1987 platzte die erste rot-grüne Koalition in Hessen, auch wegen des Streits um Hanau. Das Verwaltungsgericht Frankfurt lehnte einen Antrag auf Baustopp für den Neubau ab. 1991 wurde Fischer erneut Umweltminister, die Auseinandersetzung eskalierte. Fischer und der damalige Bundesumweltminister Klaus Töpfer (CDU) stritten um die Genehmigung des neuen Werks.
1995 legte der Siemens-Konzern aus Furcht vor langwierigen und teuren Auseinandersetzungen das Projekt zu den Akten.

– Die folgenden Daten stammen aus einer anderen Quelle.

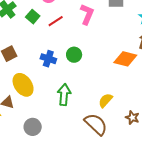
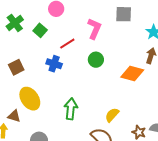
red line: (56, 21) -> (67, 44), moved
green circle: (74, 55) -> (96, 60), moved
blue cross: (48, 59) -> (54, 64), moved

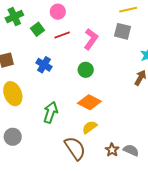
red line: (67, 44) -> (62, 35), moved
orange diamond: (132, 74) -> (89, 102), moved

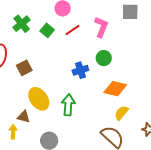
blue cross: (44, 65) -> (80, 70), moved, turned -35
green arrow: (51, 112) -> (68, 105), moved

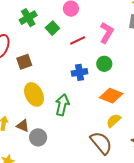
red line: (72, 30) -> (78, 40), moved
brown triangle: (24, 117) -> (23, 126), moved

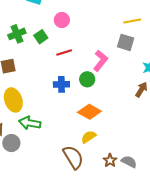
green cross: (28, 18) -> (17, 34), moved
pink L-shape: (107, 33) -> (100, 61), moved
green arrow: (62, 105) -> (30, 123), moved, turned -100

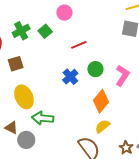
red line: (64, 52) -> (79, 45), moved
pink L-shape: (100, 61) -> (122, 76), moved
blue cross: (61, 84) -> (70, 77), turned -35
orange diamond: (89, 112) -> (101, 101), turned -75

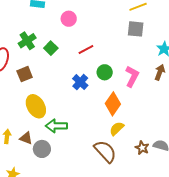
green square: (45, 31) -> (51, 48), moved

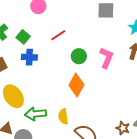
blue cross: (80, 82) -> (29, 57), moved, turned -35
orange diamond: (113, 104) -> (76, 85), moved
yellow semicircle: (117, 129) -> (63, 116), moved, turned -49

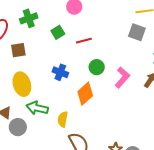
green square: (23, 37) -> (58, 32), moved
blue cross: (29, 57) -> (60, 72), moved

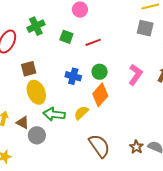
green square: (58, 32) -> (66, 37), turned -32
brown square: (18, 50) -> (29, 69), moved
green circle: (97, 67) -> (100, 72), moved
yellow semicircle: (63, 119) -> (81, 113), moved, turned 42

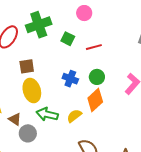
green cross: (36, 26) -> (39, 25), size x1.4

Die am Bau mit 50 Prozent beteiligten Kraftwerksbetreiber wollten kein weiteres Geld mehr investieren. Wenig später scheiterte die Idee, in der Anlage Plutonium aus sowjetischen Atomsprengköpfen zu verwenden. Dazu wären zahllose Transporte nach Hanau nötig gewesen. Im Jahr 2000 zerschlug sich der Plan, Komponenten der MOX-Anlage in Russland zu nutzen.
Plutonium löst Warnungen vor militärischer Nutzung aus
Im Streit über einen Export der Hanauer Plutonium-Anlage nach China wurde auch immer wieder über eine mögliche militärische Nutzung diskutiert. Der Grund: Aus dem hoch radioaktiven und energiereichen Plutonium können nicht nur Brennelemente für Kernreaktoren, sondern auch Atombomben hergestellt werden. Das Schwermetall wird auf dem Weltmarkt nicht frei gehandelt, seine Verarbeitung unterliegt besonderen Sicherheitsbestimmungen.

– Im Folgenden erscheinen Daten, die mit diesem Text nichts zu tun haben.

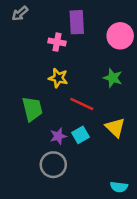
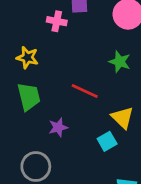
yellow star: (58, 78) -> (27, 57), moved
cyan square: (81, 135) -> (107, 141), moved
gray circle: (53, 165) -> (36, 167), moved

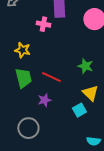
green star: (120, 62) -> (85, 66), moved
red line: (85, 91) -> (51, 77), moved

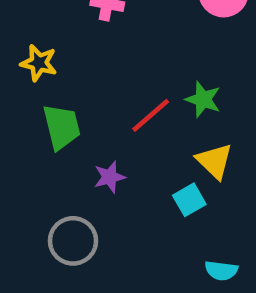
yellow star: (22, 50) -> (39, 63), moved
red line: (51, 77) -> (151, 115), moved, turned -66

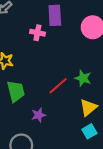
yellow triangle: (214, 161) -> (88, 107), turned 36
cyan square: (189, 200) -> (89, 131), moved

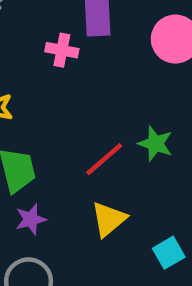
yellow triangle: (88, 107) -> (109, 219), moved
purple star: (39, 115) -> (31, 219), moved

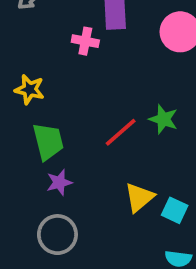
yellow triangle: (109, 219) -> (139, 197), moved
cyan square: (169, 253) -> (175, 210), turned -35

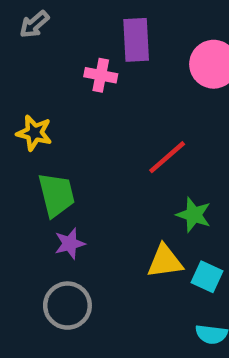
green star: (163, 119) -> (194, 215), moved
red line: (121, 132) -> (167, 157), moved
yellow triangle: (139, 197) -> (165, 261), turned 32

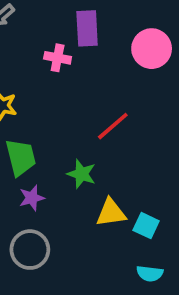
green star: (194, 215) -> (82, 174), moved

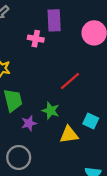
purple star: (32, 198) -> (29, 123), moved
cyan square: (146, 226) -> (91, 121), moved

Das Hanauer Siemens-Werk ist für die Produktion von Brennelementen aus einem Plutonium-Uran-Gemisch konstruiert, dem so genannten MOX. Einen militärischen Missbrauch seiner lieferfertigen Anlage schließt der Siemens-Konzern aus. Kritiker sehen aber die Möglichkeit, dass aus der Anlage Material entnommen und - anderswo - dann doch militärisch verwendet werden könnte.
Plutonium kommt in der Natur praktisch nicht vor - Experten schätzen die Menge auf weltweit wenige Kilogramm. Das Schwermetall entsteht aber in jedem Atomreaktor und auch bei Atomwaffentests als "Nebenprodukt" der Spaltung von Uran-Atomen. Auf diese Weise wurden in den vergangenen Jahrzehnten weltweit hunderte Tonnen Plutonium erzeugt. Die hohe Strahlungsintensität und die Halbwertszeit von mehr als 24.000 Jahren - nach dieser Zeit ist erst die Hälfte der Radioaktivität abgeklungen - machen das Metall auch zum Problem bei der Entsorgung.
Abgebrannte Brennelemente aus Reaktoren enthalten etwa ein Prozent Plutonium. In Wiederaufarbeitungsanlagen - etwa in Frankreich und England - wird es abgetrennt und kann als neuer Brennstoff in Atomkraftwerken verwendet werden.